It is a looming nightmare for Washington, but Mexico may be the next to join the fast-growing loose alliance of left-populist governments in Latin America, if Mexico City Mayor Andres Manuel Lopez Obrador of the left-opposition Party of the Democratic Revolution (PRD) becomes president next year, joining Hugo Chavez of Venezuela, Lula da Silva of Brazil, Nestor Kirchner of Argentina and Tabare Vazquez of Uruguay. Not surprisingly, the power structure around President Vicente Fox’s ruling right-wing National Action Party (PAN) has moved to block Lopez Obrador’s candidacy through legalistic prestidigitation. But the PAN regime now appears to be backing down in the face of sustained and determined protest. From Reuters:
Mexico’s Fox fires attorney general to ease crisis
MEXICO CITY – President Vicente Fox fired his attorney general today to try to end a crisis over obscure legal charges that threaten to knock Mexico’s most popular politician out of 2006 presidential elections.
The move was a major victory for Mexico City’s leftist mayor, Andres Manuel Lopez Obrador, who holds a clear lead in polls for the elections but would be blocked from running if he is found guilty in the case.

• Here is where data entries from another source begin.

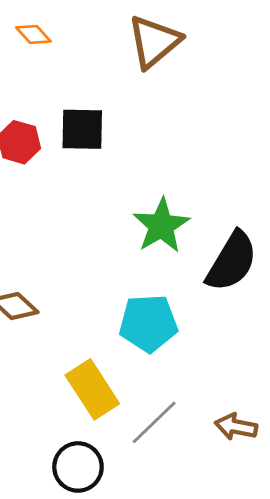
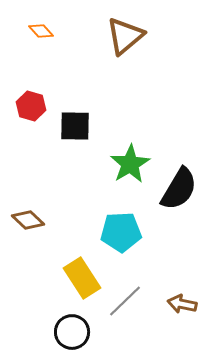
black square: (82, 129) -> (75, 126), moved

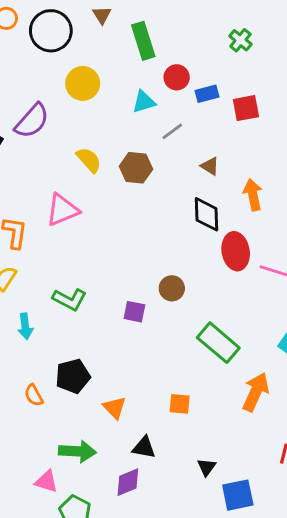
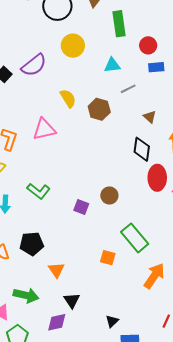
red circle: (177, 77) -> (148, 45), moved
orange square: (180, 404) -> (108, 258), moved
black triangle: (144, 447) -> (72, 301), turned 36

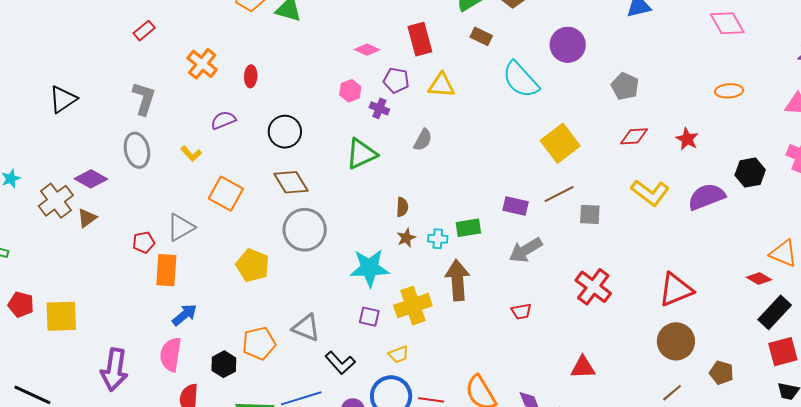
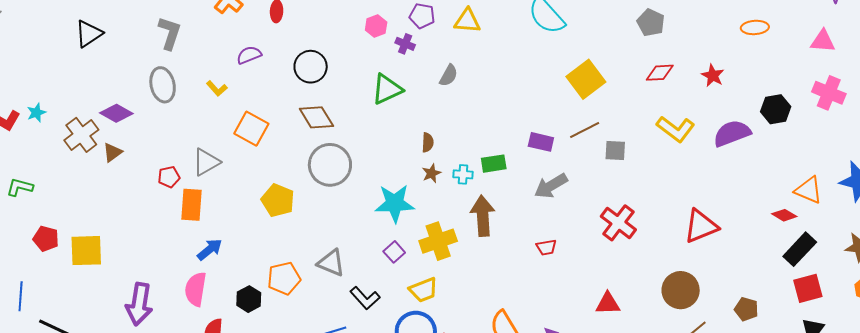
purple square: (369, 317) -> (394, 252), turned 35
brown circle: (676, 341) -> (681, 290), moved
yellow trapezoid: (399, 354) -> (423, 290), size x1.4

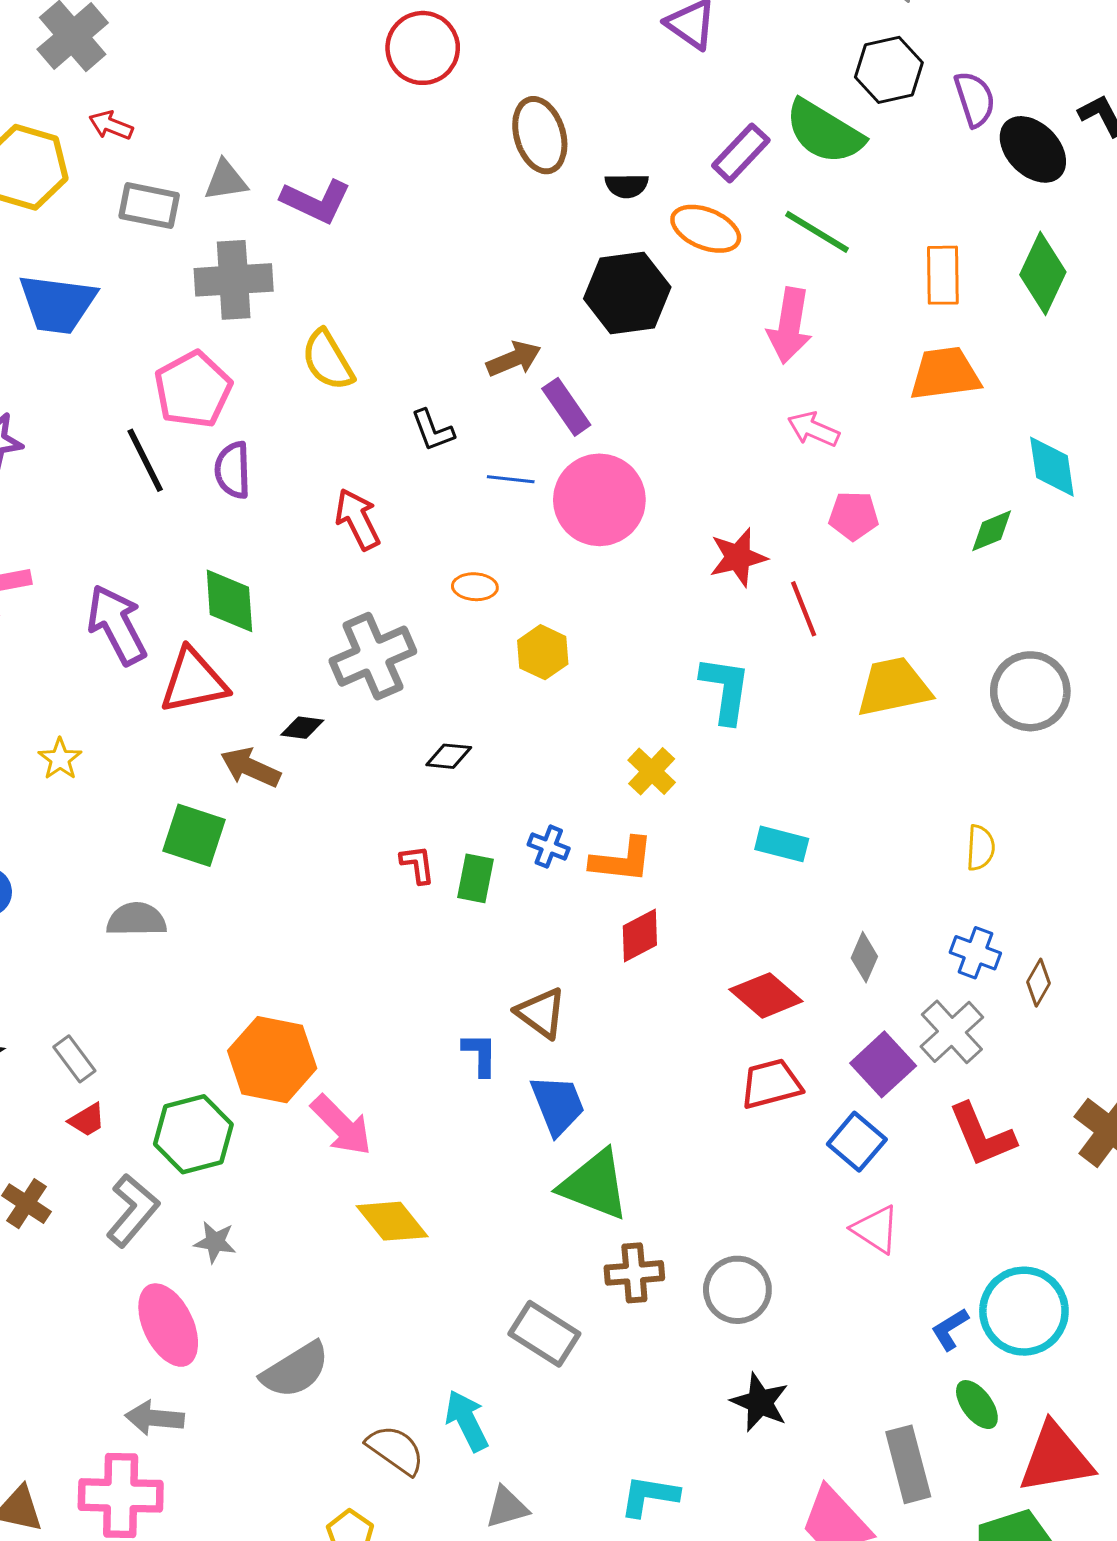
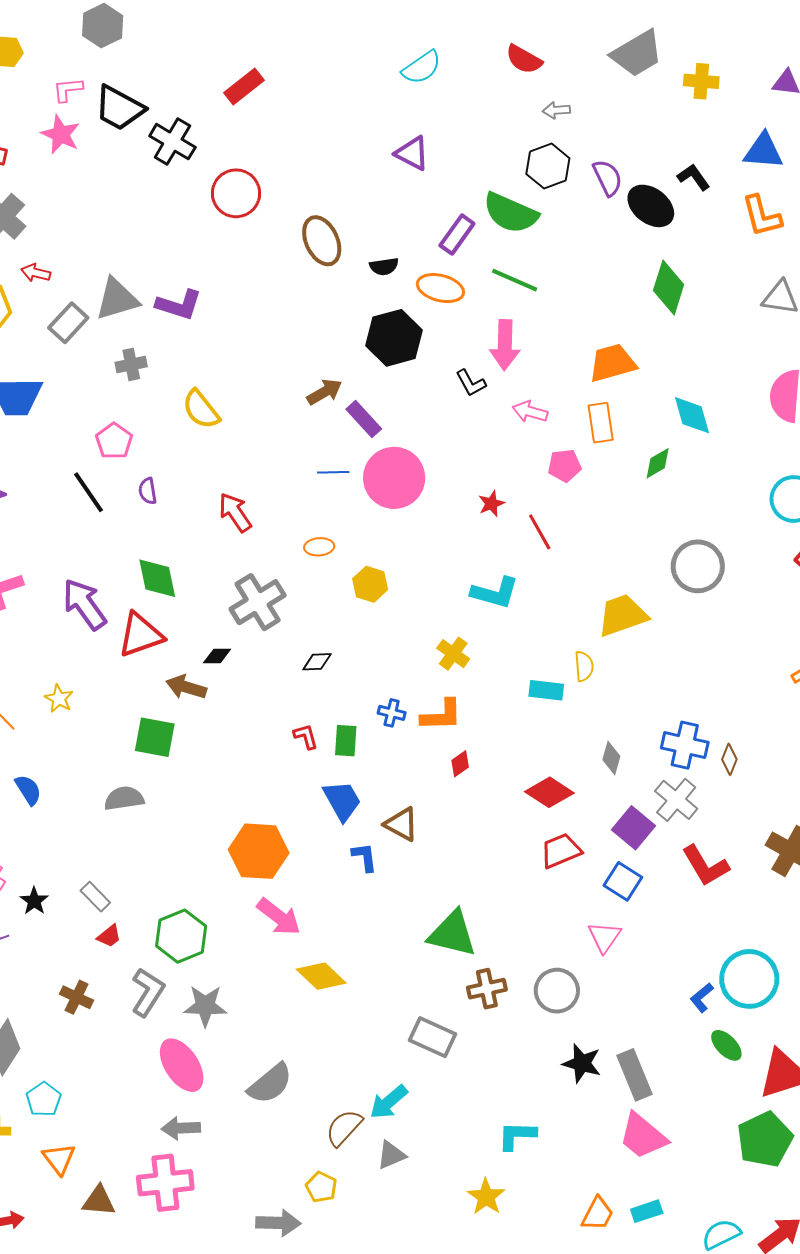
gray triangle: (226, 180) -> (117, 299), size x1.5
gray rectangle: (149, 206) -> (68, 323), turned -51
orange rectangle: (943, 275) -> (601, 423), moved
gray cross: (234, 280) -> (131, 364), size x0.6
pink pentagon: (193, 390) -> (114, 441), size x0.7
black L-shape: (433, 430) -> (471, 383), moved
purple semicircle: (233, 470) -> (148, 491), size x0.7
red star: (738, 557) -> (491, 504), size x0.7
yellow trapezoid: (894, 687) -> (622, 615), moved
cyan L-shape: (725, 690) -> (495, 593), turned 105
yellow semicircle: (980, 848) -> (584, 666), moved
red diamond: (640, 935) -> (460, 764), size x0.7
blue cross: (975, 953) -> (685, 745), size x1.4
orange hexagon: (272, 1060) -> (259, 851), moved
blue trapezoid: (558, 1105) -> (342, 801), moved
pink triangle: (876, 1229) -> (604, 937), moved, turned 39
gray star: (215, 1242) -> (205, 1006), size x1.5
cyan arrow: (467, 1421) -> (389, 1102), turned -96
brown semicircle: (396, 1450) -> (344, 1128), turned -75
gray rectangle: (908, 1464) -> (635, 1075), moved
gray triangle: (507, 1507) -> (391, 1155), moved

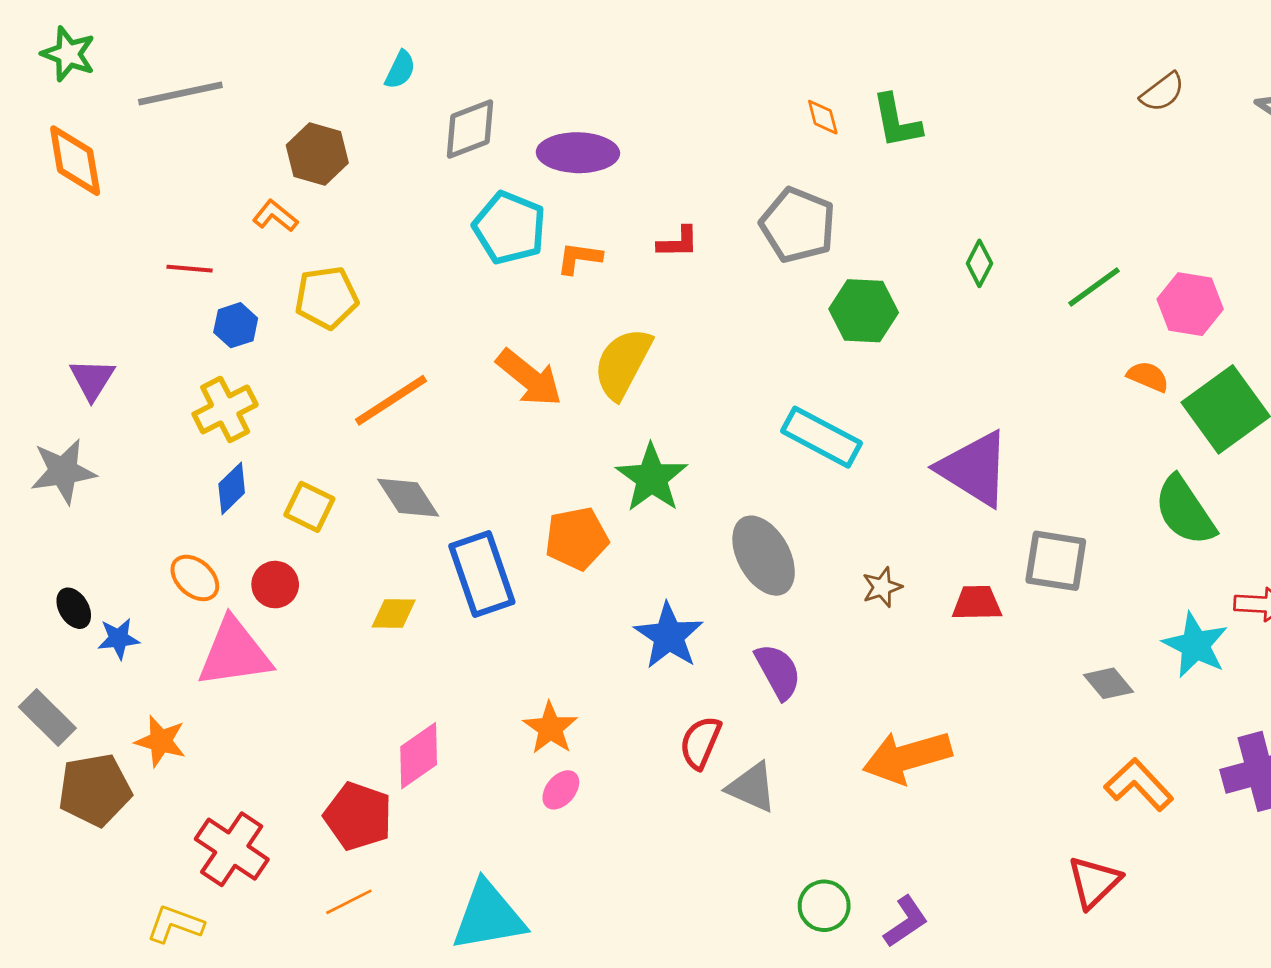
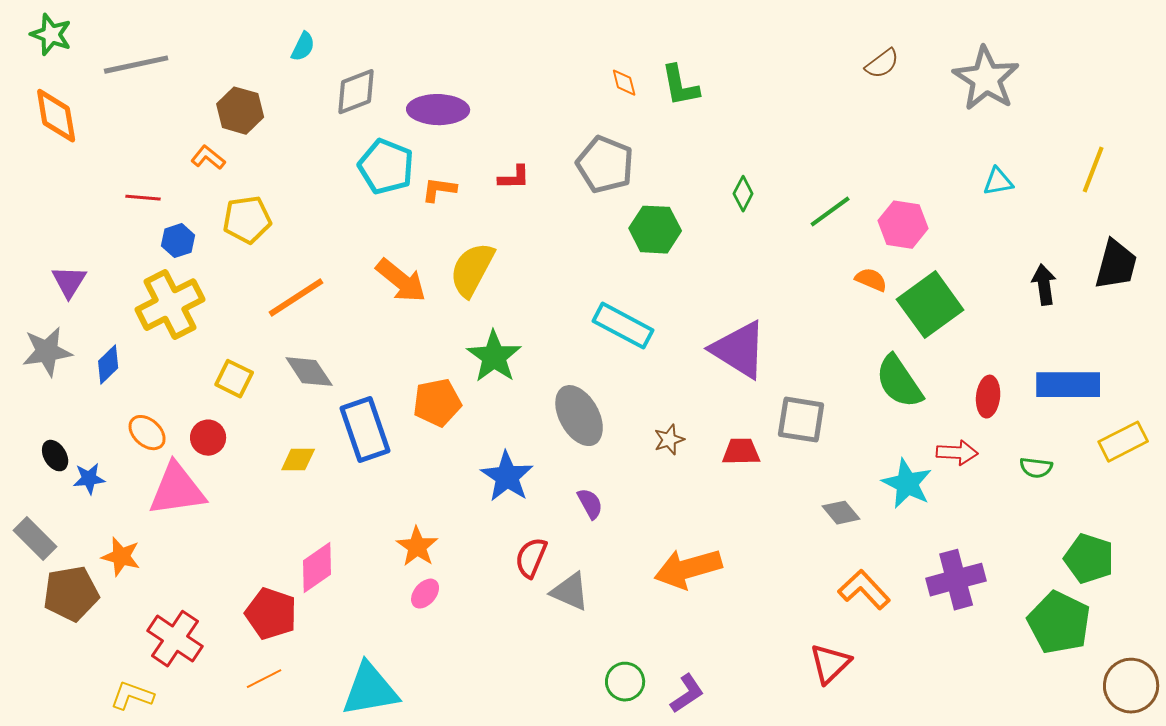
yellow cross: (225, 409) -> (170, 305), size x1.4
blue diamond: (232, 488) -> (108, 365), moved
purple semicircle: (778, 671) -> (590, 504), size x0.7

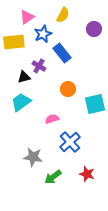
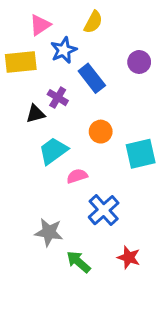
purple circle: (94, 29) -> (139, 62), moved
cyan trapezoid: (21, 102) -> (53, 151), moved
green arrow: (53, 177) -> (78, 262), turned 78

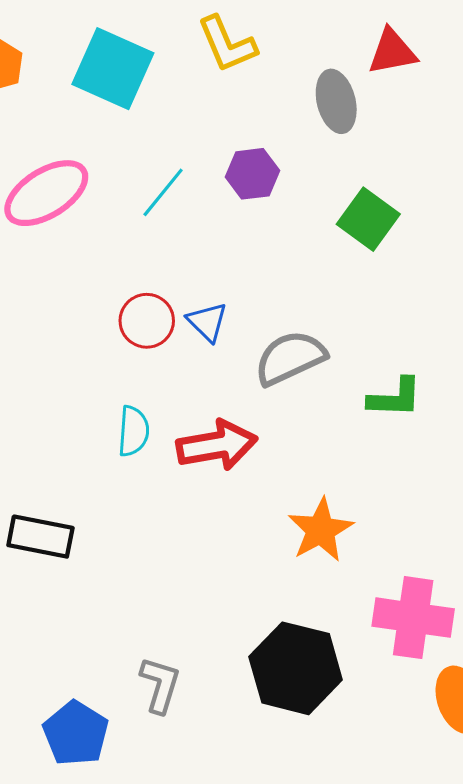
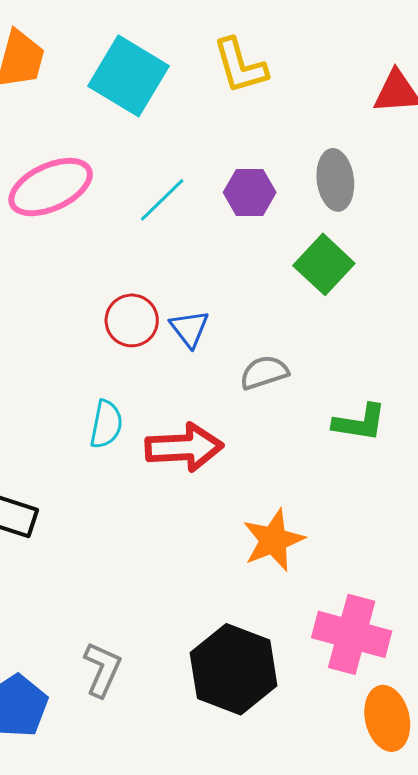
gray ellipse: (336, 101) -> (335, 180), moved
green square: (368, 219) -> (324, 264), moved
gray semicircle: (290, 358) -> (264, 372), size x0.7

Backing down to intense pressure, Fox fired Rafael Macedo, the attorney general who led the campaign to put Lopez Obrador on trial for contempt of court charges in a minor land dispute.
“My government will prevent no one from participating in the next federal election race,” Fox said in a national television and radio address.
He said his new attorney general would thoroughly review the case against Lopez Obrador and “look to preserve the country’s greatest political harmony within the limits of the law.”
Lopez Obrador has accused Fox’s government of pushing bogus legal charges to block his road to the presidential palace. The case has battered Fox’s reputation at home and abroad.
Hundreds of thousands of Mexicans marched in silence through the capital last Sunday in support of Lopez Obrador, a feisty former Indian rights activist who promises to work for Mexico’s poor if elected.
Fox made history when he ended 71 years of one-party rule at elections in 2000, but critics have accused him of betraying democracy by confronting the mayor.